Complex SQL Queries Best Practices

Structured Query Language (SQL) is a standard language for defining, modifying, and controlling data within relational databases. A basic SQL query typically involves selecting data from tables, applying filters, and sorting the results.

However, advanced SQL queries become necessary when data structure and business logic complexity increase. They enable intricate data transformations at scale in areas like ETL (Extract, Transform, Load), data warehousing, data analysis, and reporting.

Key techniques in complex SQL queries include subqueries, joins, unions, intersections, aggregate functions, window functions, common table expressions (CTEs), pivoting, recursive queries, string manipulation, date and time functions, and case statements. This article provides an overview of each technique, along with best practices to achieve precise and efficient data processing.

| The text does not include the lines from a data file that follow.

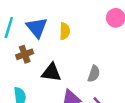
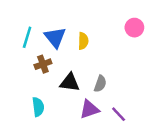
gray semicircle: (94, 74) -> (100, 84), moved

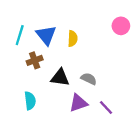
gray semicircle: (100, 84) -> (89, 79), turned -84

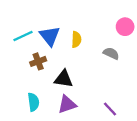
cyan line: (20, 35) -> (23, 36), turned 48
gray semicircle: (89, 79) -> (111, 53), moved
purple triangle: (78, 103) -> (67, 104), moved

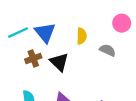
yellow semicircle: (76, 39) -> (82, 36), moved
black triangle: (64, 79) -> (59, 62), moved, turned 36

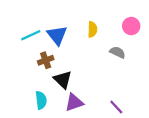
yellow semicircle: (82, 36) -> (92, 29), moved
black triangle: (59, 62) -> (63, 80), moved

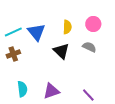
pink circle: (131, 26) -> (93, 24), moved
brown cross: (46, 60) -> (13, 54), moved
black triangle: (63, 80) -> (61, 51), moved

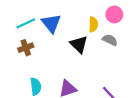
yellow semicircle: (67, 27) -> (93, 24), moved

Summary of complex SQL Queries techniques

Concept	Description
Common Table Expression (CTE)	CTEs preserve query results, allowing queries to reference them.
Recursive queries	Recursive queries process hierarchical or self-referencing data. They are typically built using CTEs.
Window functions	Calculates values over a defined row window but related to the current row, enabling complex analytics.
Union and intersection	Combines results from multiple queries (UNION for all, INTERSECT for common results).
Pivoting and unpivoting	Transforms data from rows to columns, and vice versa, for comparative analysis.
Case statements	Performs conditional logic within an SQL query.
String manipulation	Performs operations like concatenation, trimming, and substring extraction, including regular expressions.
Date and time functions	Handles date and time calculations, comparisons, and transformations.

Recursive queries and CTEs

Recursive queries allow you to link one record with others in the same table, making them suitable for handling hierarchical data structures such as organizational charts or product dependencies. They are typically built using Common Table Expressions (CTEs).

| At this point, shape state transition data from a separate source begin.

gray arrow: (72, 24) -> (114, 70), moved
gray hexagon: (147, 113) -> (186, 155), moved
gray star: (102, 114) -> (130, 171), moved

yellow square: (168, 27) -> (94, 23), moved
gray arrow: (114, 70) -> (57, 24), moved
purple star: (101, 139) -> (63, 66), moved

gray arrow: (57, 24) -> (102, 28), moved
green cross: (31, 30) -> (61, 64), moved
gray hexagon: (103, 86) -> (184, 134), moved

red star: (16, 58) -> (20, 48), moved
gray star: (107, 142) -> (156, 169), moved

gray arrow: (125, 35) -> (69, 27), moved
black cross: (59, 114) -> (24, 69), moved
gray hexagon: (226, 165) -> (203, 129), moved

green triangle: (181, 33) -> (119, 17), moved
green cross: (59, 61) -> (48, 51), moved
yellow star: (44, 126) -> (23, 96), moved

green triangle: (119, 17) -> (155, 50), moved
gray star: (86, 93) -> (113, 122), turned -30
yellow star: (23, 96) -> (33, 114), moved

CTEs simplify complex queries by breaking them into smaller, reusable subparts. It involves defining the subquery with a meaningful name so that it can be referenced multiple times within the main query. CTEs improve readability and allow you to build queries modularly, making debugging and testing more efficient.

Example

Consider an EMPLOYEE table with a column called ManagerID, which refers to that employee's manager. This allows for many levels of employees and managers.

EmployeeID	EmployeeName	ManagerID
1	Sarah	NULL
2	John	1
3	Michelle	1
4	Frank	2
5	Jerry	4
6	Paula	4

We can use a recursive query with CTE to retrieve the hierarchy of employees with their levels.

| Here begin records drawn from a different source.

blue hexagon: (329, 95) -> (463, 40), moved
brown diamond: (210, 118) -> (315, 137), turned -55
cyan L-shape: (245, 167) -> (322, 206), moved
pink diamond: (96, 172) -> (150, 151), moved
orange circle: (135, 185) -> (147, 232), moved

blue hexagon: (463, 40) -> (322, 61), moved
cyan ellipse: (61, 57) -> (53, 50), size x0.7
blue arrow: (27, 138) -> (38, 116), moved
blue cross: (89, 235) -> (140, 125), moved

WITH RECURSIVE OrgHierarchy AS (
-- Anchor Member: Start with the top-level manager (no ManagerID)
    SELECT
        EmployeeID,
        EmployeeName,
        ManagerID,
        1 AS Level
    FROM Employee
    WHERE ManagerID IS NULL

    UNION ALL

-- Recursive Member: Fetch employees reporting to the current level
    SELECT
        e.EmployeeID,
        e.EmployeeName,
        e.ManagerID,
        oh.Level + 1 AS Level
    FROM Employee e
    INNER JOIN OrgHierarchy oh
        ON e.ManagerID = oh.EmployeeID
)
-- Final Query: Retrieve the hierarchical structure
SELECT
    EmployeeID,
    EmployeeName,
    ManagerID,
    Level
FROM OrgHierarchy
ORDER BY Level, EmployeeID;

The RECURSIVE keyword is not required if you're using Oracle or SQL Server. The recursion is implicit when the CTE references itself. If you're using MySQL or Postgres, you'll need to add the word RECURSIVE after the WITH keyword, as shown above.

The query results in the following:

EmployeeID	EmployeeName	ManagerID	Level
1	Sarah	Null	1
2	John	1	2
3	Michelle	1	2
4	Frank	2	3
5	Jerry	4	4
6	Paula	4	4

Best practices

Clearly define when recursion should stop. The recursion stops automatically in the above example when there are no more rows to match, ensuring finite results. You can also avoid infinite recursions by explicitly limiting the recursion depth using a WHERE condition or SQL options like MAXRECURSION (in SQL Server) or LEVEL (in Oracle).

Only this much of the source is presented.